During a recent annual doctor’s visit, I had the pleasure of hearing (how many times now?) I needed to lose 25 pounds. Nothing new to me and perhaps this time I will actually do what it takes to become leaner. Last night I had a vision about the economic atmosphere and began drawing parallels between my weight and our global employment crisis. Wondering if such a correlation exists, I propose the following:
For the past ten years I did not worry about what I ate or the amount or what I ate. Oh, those were the days of hot fudge, plenty of ice cream, lots of grease (who can resist onion rings?), and four meals a day. Worries of larger sized britches and an increasingly uncomfortable lower back were placed on the back burner. In reflection, it seemed as if my body could handle everything without consequence (okay, so a pound or two crept up as the months and years flew by). Unfortunately, Tony Curtis’ song forgot things do end…
Those were the days, my friend
We thought they’d never end
We’d sing and dance forever and a day
We’d live the life we’d choose
We’d fight and never lose
For we were young and sure to have our way
Sorry Tony I realize you just turned 84 (two months ago) but I am getting close to 50 years of age and it’s time to realize (and sacrifice) for the error of my dietary ways.
Ten years ago the global economy and employment rate was going better than good. Heck, we had it all, low unemployment, impressive industrial growth, and just about everyone was purchasing a home (or getting ready to). Yep, those were the days of gluttony without worry of consequence. Without doubt, those were the days…
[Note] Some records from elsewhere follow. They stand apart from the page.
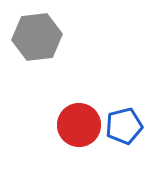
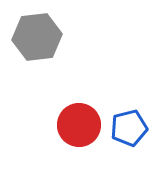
blue pentagon: moved 5 px right, 2 px down
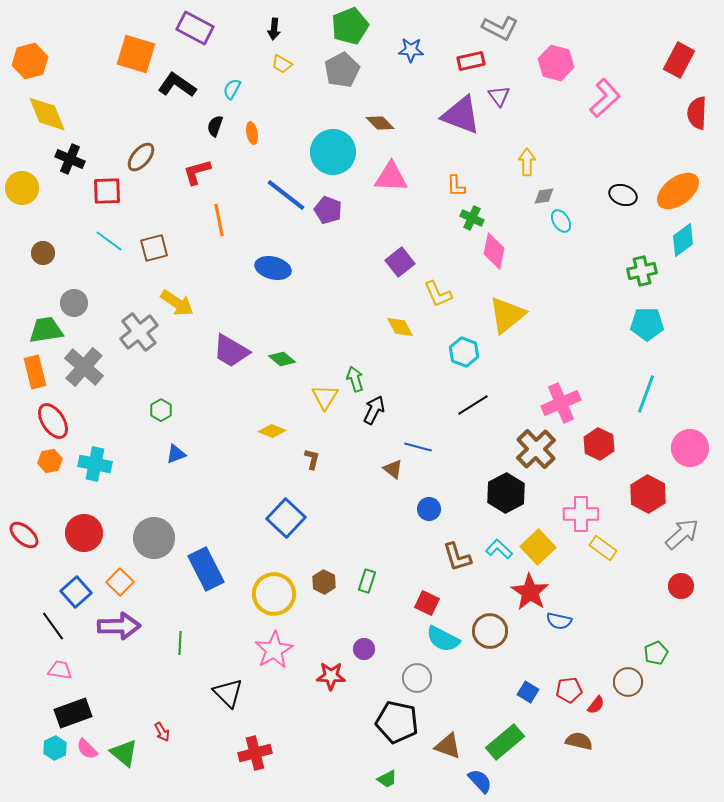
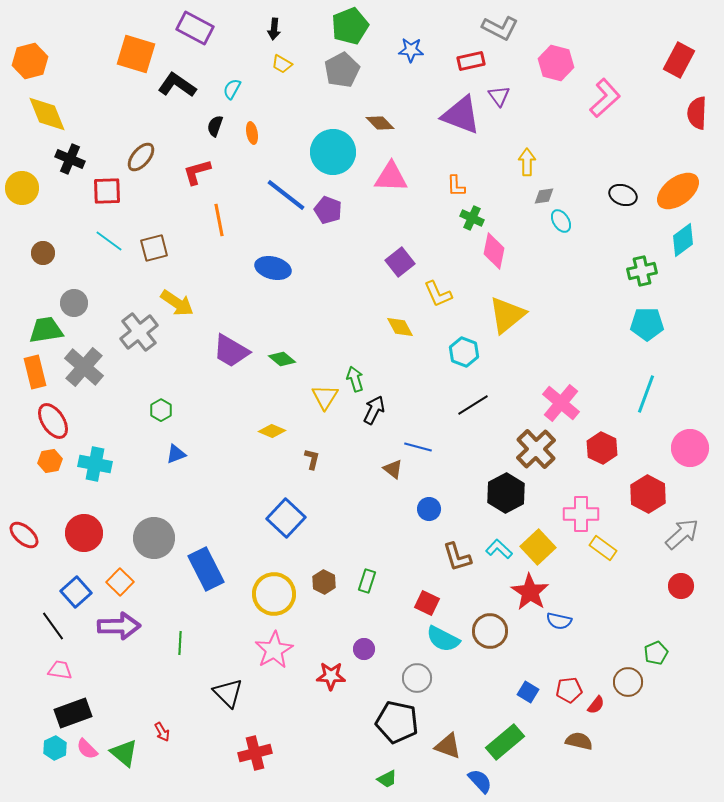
pink cross at (561, 403): rotated 27 degrees counterclockwise
red hexagon at (599, 444): moved 3 px right, 4 px down
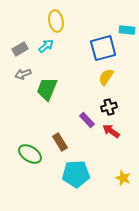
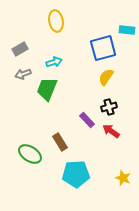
cyan arrow: moved 8 px right, 16 px down; rotated 21 degrees clockwise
So many were young not only in years but in experience; but ten years has a way of creeping on in a blink. Over the past ten years we accrued a great deal of excessive fatty tissues from which to rake up credit card debt on the promise that tomorrow would exceed the profits of yesterday. Where’s Tony when we need him now?
Yep, it was a good run and we ate, and ate, and then ordered dessert in a fight we thought we would never lose while the band played in the background!
Today, our economy, employment, and overall health are paying for the excesses of song and dance. No longer are we experiencing the days of all you can eat buffets (metaphorically). Rather, businesses, families, and just about everyone must go on a diet, some due to health reasons, some due to economic circumstance, and some due to a combination of both. Will this be as fun a ride as we experienced in the not too distant past? I’m not sure but I do realize there are positives and opportunities in all challenges; either way I can always watch reruns of Spartacus.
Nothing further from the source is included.